:: Data
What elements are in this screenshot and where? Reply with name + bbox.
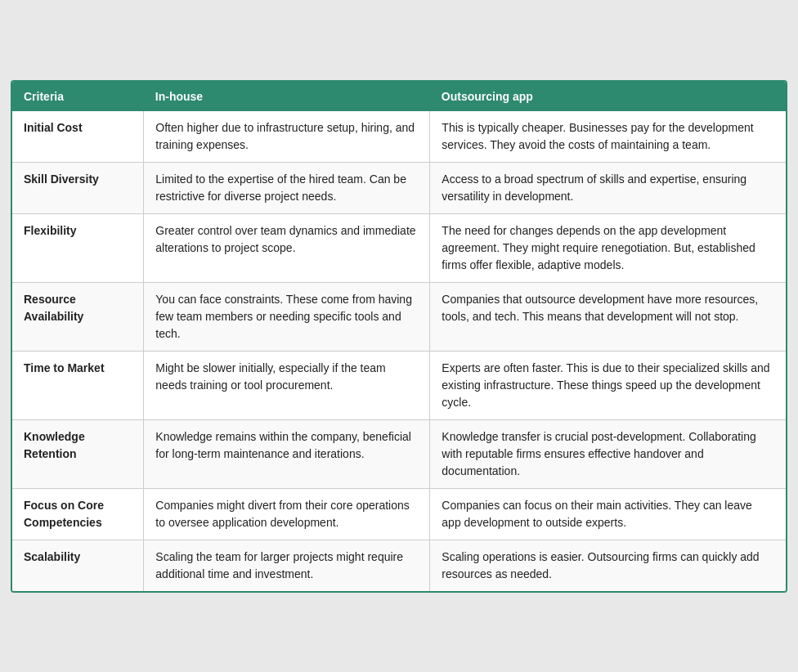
cell-criteria-7: Scalability bbox=[12, 540, 144, 591]
cell-outsourcing-1: Access to a broad spectrum of skills and… bbox=[430, 162, 786, 213]
cell-inhouse-0: Often higher due to infrastructure setup… bbox=[144, 111, 430, 163]
cell-inhouse-7: Scaling the team for larger projects mig… bbox=[144, 540, 430, 591]
table-row: Skill DiversityLimited to the expertise … bbox=[12, 162, 786, 213]
header-criteria: Criteria bbox=[12, 82, 144, 111]
cell-criteria-3: Resource Availability bbox=[12, 282, 144, 351]
cell-outsourcing-4: Experts are often faster. This is due to… bbox=[430, 351, 786, 419]
cell-inhouse-5: Knowledge remains within the company, be… bbox=[144, 419, 430, 488]
cell-inhouse-1: Limited to the expertise of the hired te… bbox=[144, 162, 430, 213]
table-row: Initial CostOften higher due to infrastr… bbox=[12, 111, 786, 163]
header-inhouse: In-house bbox=[144, 82, 430, 111]
cell-outsourcing-3: Companies that outsource development hav… bbox=[430, 282, 786, 351]
table-row: Resource AvailabilityYou can face constr… bbox=[12, 282, 786, 351]
cell-inhouse-2: Greater control over team dynamics and i… bbox=[144, 213, 430, 282]
cell-criteria-5: Knowledge Retention bbox=[12, 419, 144, 488]
cell-inhouse-4: Might be slower initially, especially if… bbox=[144, 351, 430, 419]
header-outsourcing: Outsourcing app bbox=[430, 82, 786, 111]
cell-criteria-0: Initial Cost bbox=[12, 111, 144, 163]
table-row: FlexibilityGreater control over team dyn… bbox=[12, 213, 786, 282]
cell-inhouse-3: You can face constraints. These come fro… bbox=[144, 282, 430, 351]
cell-outsourcing-2: The need for changes depends on the app … bbox=[430, 213, 786, 282]
cell-outsourcing-6: Companies can focus on their main activi… bbox=[430, 488, 786, 540]
cell-criteria-4: Time to Market bbox=[12, 351, 144, 419]
cell-outsourcing-5: Knowledge transfer is crucial post-devel… bbox=[430, 419, 786, 488]
table-row: Time to MarketMight be slower initially,… bbox=[12, 351, 786, 419]
cell-inhouse-6: Companies might divert from their core o… bbox=[144, 488, 430, 540]
table-row: Knowledge RetentionKnowledge remains wit… bbox=[12, 419, 786, 488]
table-row: Focus on Core CompetenciesCompanies migh… bbox=[12, 488, 786, 540]
table-row: ScalabilityScaling the team for larger p… bbox=[12, 540, 786, 591]
comparison-table: Criteria In-house Outsourcing app Initia… bbox=[11, 80, 787, 593]
cell-criteria-6: Focus on Core Competencies bbox=[12, 488, 144, 540]
cell-criteria-2: Flexibility bbox=[12, 213, 144, 282]
cell-outsourcing-0: This is typically cheaper. Businesses pa… bbox=[430, 111, 786, 163]
table-header-row: Criteria In-house Outsourcing app bbox=[12, 82, 786, 111]
cell-criteria-1: Skill Diversity bbox=[12, 162, 144, 213]
cell-outsourcing-7: Scaling operations is easier. Outsourcin… bbox=[430, 540, 786, 591]
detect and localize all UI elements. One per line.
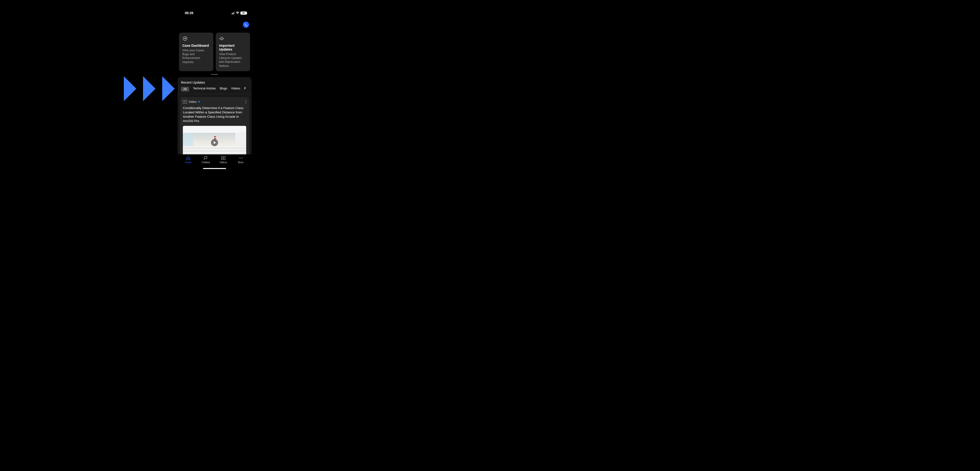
nav-label: Home [185, 161, 191, 164]
svg-rect-0 [231, 13, 232, 14]
nav-home[interactable]: Home [181, 156, 196, 170]
svg-point-9 [240, 158, 241, 159]
megaphone-icon [219, 36, 247, 41]
play-icon [211, 139, 218, 146]
svg-point-8 [239, 158, 240, 159]
video-badge-icon [183, 100, 187, 103]
unread-indicator [198, 101, 200, 103]
important-updates-card[interactable]: Important Updates View Product Lifecycle… [216, 33, 250, 71]
clock: 08:26 [185, 11, 193, 15]
nav-label: Chatbot [202, 161, 210, 164]
section-title: Recent Updates [178, 77, 251, 87]
arrow-icon [162, 76, 175, 101]
nav-label: More [238, 161, 243, 164]
video-title: Conditionally Determine if a Feature Cla… [183, 106, 246, 124]
home-indicator[interactable] [203, 168, 226, 169]
svg-rect-1 [232, 13, 233, 14]
chat-icon [204, 156, 208, 160]
status-bar: 08:26 85 [178, 10, 251, 16]
content-type-label: Video [189, 100, 197, 103]
svg-point-10 [242, 158, 243, 159]
cellular-icon [231, 12, 235, 14]
svg-rect-7 [221, 157, 225, 160]
battery-icon: 85 [240, 11, 247, 14]
drag-handle[interactable] [211, 74, 218, 75]
svg-rect-3 [234, 12, 235, 14]
nav-more[interactable]: More [234, 156, 248, 170]
more-menu-button[interactable] [245, 100, 246, 103]
card-title: Case Dashboard [182, 44, 210, 48]
video-card[interactable]: Video Conditionally Determine if a Featu… [180, 97, 249, 162]
tab-videos[interactable]: Videos [231, 87, 240, 92]
card-title: Important Updates [219, 44, 247, 51]
tab-blogs[interactable]: Blogs [220, 87, 227, 92]
arrow-icon [124, 76, 136, 101]
tab-all[interactable]: All [181, 87, 189, 92]
svg-rect-2 [233, 12, 234, 14]
dashboard-icon [182, 36, 210, 41]
tab-next[interactable]: P [244, 87, 246, 92]
home-icon [186, 156, 191, 160]
wifi-icon [235, 11, 239, 14]
card-description: View your Cases, Bugs and Enhancement re… [182, 48, 210, 64]
case-dashboard-card[interactable]: Case Dashboard View your Cases, Bugs and… [179, 33, 213, 71]
nav-label: Videos [220, 161, 227, 164]
phone-icon [245, 23, 248, 26]
phone-screen: 08:26 85 Case Dashboard View your Cases,… [178, 10, 251, 170]
pointer-arrows [124, 76, 175, 101]
card-description: View Product Lifecycle Updates and Depre… [219, 52, 247, 68]
recent-updates-section: Recent Updates All Technical Articles Bl… [178, 77, 251, 162]
call-button[interactable] [243, 22, 249, 28]
filter-tabs: All Technical Articles Blogs Videos P [178, 87, 251, 94]
more-icon [239, 156, 243, 160]
arrow-icon [143, 76, 156, 101]
video-icon [221, 156, 226, 160]
tab-technical-articles[interactable]: Technical Articles [193, 87, 216, 92]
::::
Instructions to follow: Tally the lines of the material above that include the word "higher", then state that tally alone.

Answer to the exercise: 2